Юноша не поднял глаз и, кажется, вовсе нас не заметил.

— Мой сын, — удивился Ней. — Брат Вила…

— Да, — подтвердил Анхис. — Они будут вместе править народом — народом моря и народом холмов, и между ними не будет ссор.

— А потом?

— Кто может знать будущее? — сказала я. — Многое зависит от наших поступков.

Анхис улыбнулся:

— И все же кое-что может сбыться, сын Афродиты: и гордый род, и гордый город… Нет, они не появятся, если ты завтра бросишься в море, но ведь ты этого не сделаешь. Говорю тебе единственное, что можно сказать царю: то, чего ты желаешь, еще может исполниться.

Ней склонил голову:

— Нет бремени тяжелее желаний.

— Будь ты свободен от желаний, ты не решился бы подойти к вратам ночи, — сказал Анхис. — Но ведь ты сюда стремился.

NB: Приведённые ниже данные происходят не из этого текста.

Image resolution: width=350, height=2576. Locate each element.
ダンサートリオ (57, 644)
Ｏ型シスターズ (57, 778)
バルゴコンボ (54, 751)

— А что будет после? — спросил Ней, обратив к отцу ровный взгляд голубых глаз.

— Покой, — ответил тот. — Здесь, где нет желаний, будет покой.

Ней огляделся:

— Среди бесконечных полей, где ничто не меняется?

— Да, — негромко сказал Анхис.

Ней взглянул вокруг, и лицо его смягчилось, разжались крепко стиснутые губы — словно его оставила изматывающая болезнь: так бывает, когда жестоко израненный воин наконец умирает и с последним расслаблением тела навсегда переходит за грань боли. Я замерла.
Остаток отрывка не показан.